Thoughts from the Chair: Healthier Food. Healthier Children.
More Activity Means More Focus on a Healthy Diet
Although we've already touched on several of these points in your July My Healthy Lifestyle newsletter the message of healthier eating is one that always bears repeating, and that's especially true when it comes to our children. Because summer is the time when kids are outdoors more and generally more active, healthy nutrition and good eating habits are even more important than ever as a balance to the increase in physical activity.
The fact that children rely heavily on food for optimal mental and physical energy means parents should pay particular attention to the food and drinks their children are consuming.
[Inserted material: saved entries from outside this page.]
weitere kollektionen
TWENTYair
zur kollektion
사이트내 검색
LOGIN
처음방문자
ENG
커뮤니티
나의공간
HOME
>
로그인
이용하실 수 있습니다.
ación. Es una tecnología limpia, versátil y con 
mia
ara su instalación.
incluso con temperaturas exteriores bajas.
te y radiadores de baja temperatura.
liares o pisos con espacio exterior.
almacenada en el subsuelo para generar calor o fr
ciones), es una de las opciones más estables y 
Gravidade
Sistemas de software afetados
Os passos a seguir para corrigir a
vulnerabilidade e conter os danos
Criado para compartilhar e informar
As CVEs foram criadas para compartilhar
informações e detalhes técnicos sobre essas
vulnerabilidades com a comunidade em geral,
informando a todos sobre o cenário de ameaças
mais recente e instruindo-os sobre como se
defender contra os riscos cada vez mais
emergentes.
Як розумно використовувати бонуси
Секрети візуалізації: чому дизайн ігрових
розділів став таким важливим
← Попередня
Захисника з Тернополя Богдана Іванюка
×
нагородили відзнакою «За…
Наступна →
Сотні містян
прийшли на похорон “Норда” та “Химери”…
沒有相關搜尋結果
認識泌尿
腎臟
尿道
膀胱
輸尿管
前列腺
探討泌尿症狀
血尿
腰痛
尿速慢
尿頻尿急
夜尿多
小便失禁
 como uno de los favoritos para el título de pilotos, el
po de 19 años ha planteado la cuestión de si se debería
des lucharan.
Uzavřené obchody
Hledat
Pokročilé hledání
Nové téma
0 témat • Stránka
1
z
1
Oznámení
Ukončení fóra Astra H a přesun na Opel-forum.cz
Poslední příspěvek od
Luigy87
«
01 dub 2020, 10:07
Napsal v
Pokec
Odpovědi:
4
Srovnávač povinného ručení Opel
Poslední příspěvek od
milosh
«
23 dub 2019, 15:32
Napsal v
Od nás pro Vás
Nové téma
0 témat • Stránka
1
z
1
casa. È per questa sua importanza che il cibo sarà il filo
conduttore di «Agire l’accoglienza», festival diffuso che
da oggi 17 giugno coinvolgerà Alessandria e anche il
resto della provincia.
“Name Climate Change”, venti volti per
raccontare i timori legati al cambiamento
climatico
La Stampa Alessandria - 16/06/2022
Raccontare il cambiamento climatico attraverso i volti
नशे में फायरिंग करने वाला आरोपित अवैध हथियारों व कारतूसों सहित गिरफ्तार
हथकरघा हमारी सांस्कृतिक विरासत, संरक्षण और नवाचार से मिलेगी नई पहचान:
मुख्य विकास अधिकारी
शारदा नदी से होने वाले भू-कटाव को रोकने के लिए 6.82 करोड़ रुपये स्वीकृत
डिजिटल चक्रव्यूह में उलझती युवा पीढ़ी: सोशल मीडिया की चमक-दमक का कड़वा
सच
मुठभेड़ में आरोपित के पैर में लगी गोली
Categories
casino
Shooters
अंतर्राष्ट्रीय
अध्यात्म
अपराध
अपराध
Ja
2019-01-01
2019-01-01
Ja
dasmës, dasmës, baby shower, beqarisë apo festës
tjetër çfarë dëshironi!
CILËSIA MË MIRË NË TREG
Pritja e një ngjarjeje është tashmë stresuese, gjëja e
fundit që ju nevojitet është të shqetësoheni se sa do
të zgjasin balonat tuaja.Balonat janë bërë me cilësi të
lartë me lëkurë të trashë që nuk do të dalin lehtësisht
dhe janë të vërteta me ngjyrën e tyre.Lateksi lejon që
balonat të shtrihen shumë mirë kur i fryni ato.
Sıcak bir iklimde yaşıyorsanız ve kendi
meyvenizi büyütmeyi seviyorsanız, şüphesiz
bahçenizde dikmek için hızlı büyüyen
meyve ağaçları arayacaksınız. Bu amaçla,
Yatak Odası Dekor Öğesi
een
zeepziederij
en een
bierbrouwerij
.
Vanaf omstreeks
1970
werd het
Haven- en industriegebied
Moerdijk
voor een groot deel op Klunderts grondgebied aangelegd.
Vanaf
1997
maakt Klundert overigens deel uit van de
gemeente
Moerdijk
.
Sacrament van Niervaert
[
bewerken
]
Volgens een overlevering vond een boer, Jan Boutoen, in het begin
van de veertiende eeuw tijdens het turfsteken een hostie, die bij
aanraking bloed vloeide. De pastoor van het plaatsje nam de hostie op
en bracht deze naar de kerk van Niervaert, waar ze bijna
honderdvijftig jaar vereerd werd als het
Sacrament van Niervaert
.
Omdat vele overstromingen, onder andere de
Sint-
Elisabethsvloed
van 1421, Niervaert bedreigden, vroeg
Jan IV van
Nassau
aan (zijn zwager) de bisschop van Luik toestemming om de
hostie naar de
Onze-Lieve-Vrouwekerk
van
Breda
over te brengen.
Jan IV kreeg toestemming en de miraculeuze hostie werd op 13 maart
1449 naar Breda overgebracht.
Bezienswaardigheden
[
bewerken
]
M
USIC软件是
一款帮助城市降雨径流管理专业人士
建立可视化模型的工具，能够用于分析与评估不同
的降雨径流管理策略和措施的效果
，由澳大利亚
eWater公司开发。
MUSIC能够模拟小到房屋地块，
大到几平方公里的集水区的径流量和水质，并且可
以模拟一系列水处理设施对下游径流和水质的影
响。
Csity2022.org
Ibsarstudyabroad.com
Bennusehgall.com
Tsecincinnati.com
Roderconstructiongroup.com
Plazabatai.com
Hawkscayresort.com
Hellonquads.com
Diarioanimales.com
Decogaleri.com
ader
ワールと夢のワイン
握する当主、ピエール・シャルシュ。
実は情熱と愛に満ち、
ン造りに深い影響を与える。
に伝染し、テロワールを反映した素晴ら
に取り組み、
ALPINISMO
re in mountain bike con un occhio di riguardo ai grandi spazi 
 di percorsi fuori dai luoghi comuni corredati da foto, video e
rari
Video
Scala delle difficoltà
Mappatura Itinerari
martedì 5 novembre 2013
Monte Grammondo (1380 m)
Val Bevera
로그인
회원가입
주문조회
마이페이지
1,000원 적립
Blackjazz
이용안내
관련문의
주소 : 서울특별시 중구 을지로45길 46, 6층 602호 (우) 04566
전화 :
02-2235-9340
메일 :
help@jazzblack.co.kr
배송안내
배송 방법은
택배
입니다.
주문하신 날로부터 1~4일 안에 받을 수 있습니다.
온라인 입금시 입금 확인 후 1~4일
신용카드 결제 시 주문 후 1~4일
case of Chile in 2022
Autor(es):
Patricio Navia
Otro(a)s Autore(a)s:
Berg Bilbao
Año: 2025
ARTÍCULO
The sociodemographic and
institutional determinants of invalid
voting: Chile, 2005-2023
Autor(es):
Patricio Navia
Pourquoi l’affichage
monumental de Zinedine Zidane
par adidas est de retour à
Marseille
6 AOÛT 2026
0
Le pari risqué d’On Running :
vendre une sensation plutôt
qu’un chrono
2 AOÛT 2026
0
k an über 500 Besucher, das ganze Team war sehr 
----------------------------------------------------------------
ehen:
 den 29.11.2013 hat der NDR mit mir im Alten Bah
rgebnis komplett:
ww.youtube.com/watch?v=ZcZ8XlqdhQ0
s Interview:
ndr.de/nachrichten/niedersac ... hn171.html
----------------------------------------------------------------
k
Since their food habits are evolving and their bodies are continually developing and growing, there is no better time than the present to help guide them in making healthy food choices. Below are four key points that can help guide you along the way:
1. Choose water over soft drinks, fruit drinks and fruit juices.
Water is the best source (and by far the least expensive) to keep our kids hydrated in the warm summer months. Combined with a healthy diet, kids (and adults alike) don't need to drink anything else to maintain their proper hydration. Try to minimize or avoid all soft drinks, including the diet versions. The sugary soft drinks play havoc with their hormones and energy levels and research shows that the sweeteners used in diet versions do the same thing. The fruit drinks, which are deceptively marketed as being "healthier," offer very little or no more benefit than the straight soft drinks.
When it comes to fruit juices keep in mind that some may have even higher sugar content than soft drinks. If you serve them, at the very least dilute them with water. A better solution is to make sure your child has access to water with a whole piece of fruit for flavor and to keep their energy levels high. The whole fruit is the healthier option since in addition to adding some taste it contains natural levels of fiber.
2. Eat plenty of vegetables and moderate amounts of fruit.
In order to get all the vitamins and minerals that growing children need, please make sure they eat plenty of vegetables. There should be no restriction on the amount of vegetables our kids eat, but we should place some limit on the quantity of fruit. Although the sugar in fruit is naturally-occurring, too much sugar is never a good thing because it still can contribute to the rising incidence of obesity in children.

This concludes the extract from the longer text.